→ Required action
Where a line of the data holds the word "médiateur", copy that line.

+++

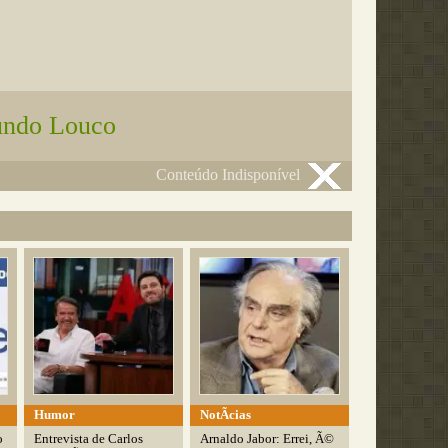
ndo Louco
Conteúdo Indisponível
Humor
NotÃ­cias
o
Entrevista de Carlos
Arnaldo Jabor: Errei, Ã©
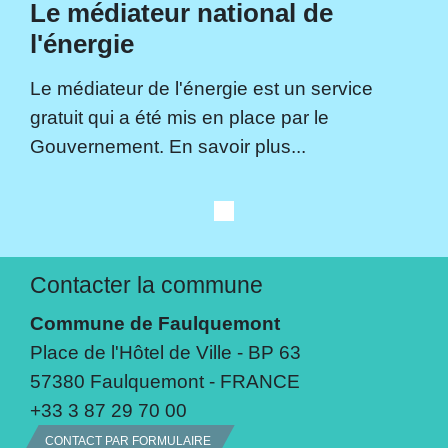
Le médiateur national de
l'énergie
Le médiateur de l'énergie est un service
gratuit qui a été mis en place par le
Gouvernement. En savoir plus...
Contacter la commune
Commune de Faulquemont
Place de l'Hôtel de Ville - BP 63
57380 Faulquemont - FRANCE
+33 3 87 29 70 00
CONTACT PAR FORMULAIRE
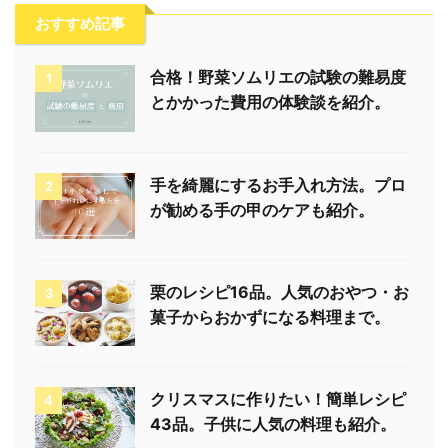
おすすめ記事
合格！野菜ソムリエの試験の難易度
1
とかかった費用の体験談を紹介。
手を綺麗にするお手入れ方法。プロ
2
が勧める手の甲のケアも紹介。
栗のレシピ16品。人気のおやつ・お
3
菓子からおかずになる料理まで。
クリスマスに作りたい！簡単レシピ
4
43品。子供に人気の料理も紹介。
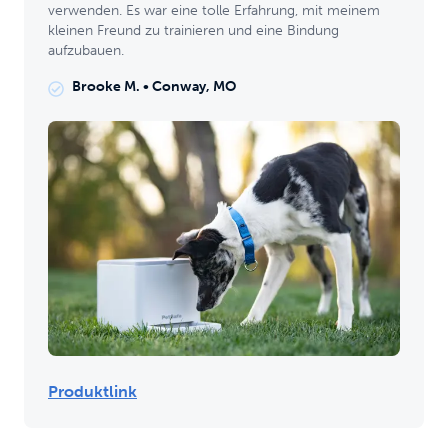
verwenden. Es war eine tolle Erfahrung, mit meinem
kleinen Freund zu trainieren und eine Bindung
aufzubauen.
Brooke M.
•
Conway, MO
Produktlink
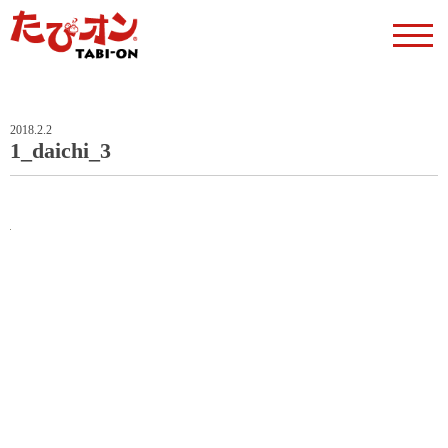
2018.2.2
1_daichi_3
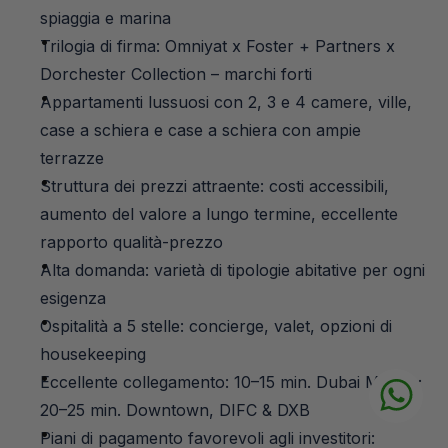
spiaggia e marina
Trilogia di firma: Omniyat x Foster + Partners x 
Dorchester Collection – marchi forti
Appartamenti lussuosi con 2, 3 e 4 camere, ville, 
case a schiera e case a schiera con ampie 
terrazze
Struttura dei prezzi attraente: costi accessibili, 
aumento del valore a lungo termine, eccellente 
rapporto qualità-prezzo
Alta domanda: varietà di tipologie abitative per ogni 
esigenza
Ospitalità a 5 stelle: concierge, valet, opzioni di 
housekeeping
Eccellente collegamento: 10–15 min. Dubai Marina; 
20–25 min. Downtown, DIFC & DXB
Piani di pagamento favorevoli agli investitori: 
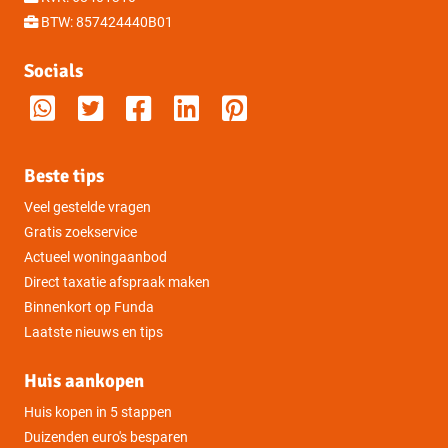
BTW: 857424440B01
Socials
Beste tips
Veel gestelde vragen
Gratis zoekservice
Actueel woningaanbod
Direct taxatie afspraak maken
Binnenkort op Funda
Laatste nieuws en tips
Huis aankopen
Huis kopen in 5 stappen
Duizenden euro's besparen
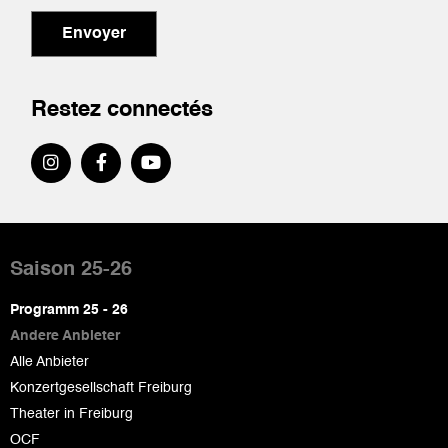
Envoyer
Restez connectés
Pied
de
Saison 25-26
page
Programm 25 - 26
Andere Anbieter
Alle Anbieter
Konzertgesellschaft Freiburg
Theater in Freiburg
OCF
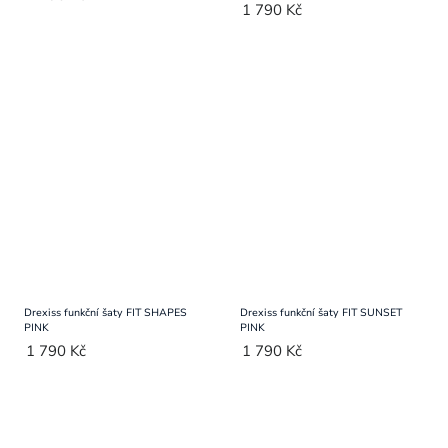
1 790 Kč
Drexiss funkční šaty FIT SHAPES
Drexiss funkční šaty FIT SUNSET
PINK
PINK
1 790 Kč
1 790 Kč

+++

→ Written solution
Le médiateur national de
Le médiateur de l'énergie est un service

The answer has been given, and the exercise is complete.